A SIGNED CVI effectively becomes a written instruction by the employing party !

I understand and like Jon’s sentiment about signed “Confirmation of Verbal Instructions” and all the time both Parties are happy with this then there is not a problem, but the same could be said about following the contract as a whole. I add a big word of caution to this approach of using CVI’s (which is why the contract itself does not mention them). First of all the contract does not mention “confirmation of verbal instructions” so its use could be very subjective. What if it contained something that was wrong? Within the contract any acceptance does not take away the Contractor’s responsibility, but would this be something that requires an “acceptance” anyway?

More importantly here - your reference was “disregard the confirmation of verbal instructions indicating how long the sub-contractor has taken to carry out additional works”. This does not strike me as a verbal instruction anyway. It is asking for them to confirm how long something took and how many men (but it has nothinbg to confirm how effective they were or how slowly/quickly they worked).
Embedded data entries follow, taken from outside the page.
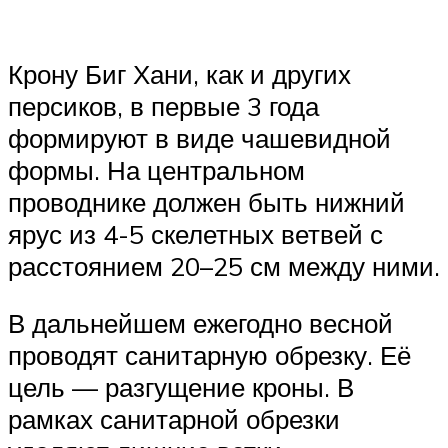
Крону Биг Хани, как и других
персиков, в первые 3 года
формируют в виде чашевидной
формы. На центральном
проводнике должен быть нижний
ярус из 4-5 скелетных ветвей с
расстоянием 20–25 см между ними.
В дальнейшем ежегодно весной
проводят санитарную обрезку. Её
цель — разгущение кроны. В
рамках санитарной обрезки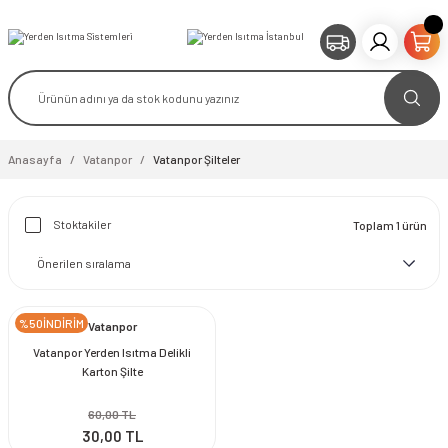
Anasayfa
Vatanpor
Vatanpor Şilteler
Stoktakiler
Toplam 1 ürün
%50İNDİRİM
Vatanpor
Vatanpor Yerden Isıtma Delikli
Karton Şilte
60,00 TL
30,00 TL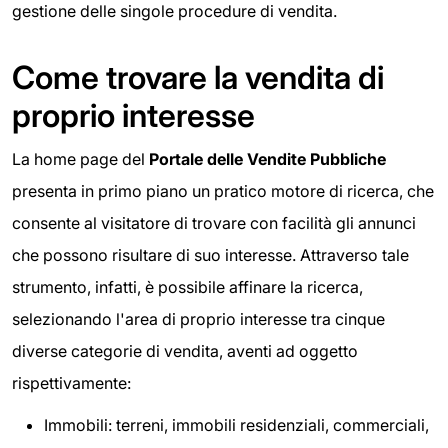
gestione delle singole procedure di vendita.
Come trovare la vendita di
proprio interesse
La home page del
Portale delle Vendite Pubbliche
presenta in primo piano un pratico motore di ricerca, che
consente al visitatore di trovare con facilità gli annunci
che possono risultare di suo interesse. Attraverso tale
strumento, infatti, è possibile affinare la ricerca,
selezionando l'area di proprio interesse tra cinque
diverse categorie di vendita, aventi ad oggetto
rispettivamente:
Immobili: terreni, immobili residenziali, commerciali,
If they have instructed specifically they want you to do something (verbally) and you have confirmed it exactly back and they sign it then we are kind of where Jon pointed us towards - but why an earth will the PM not just confirm it himself in writing and we do not need to worry about a CVI (which is what the contract expects).

I absolutely agree with Glenn here. My experience on Site under the ICE form was that CVI’s created all sorts of gamesmanship from both sides. Administrate the NEC3 correctly and you avoid them.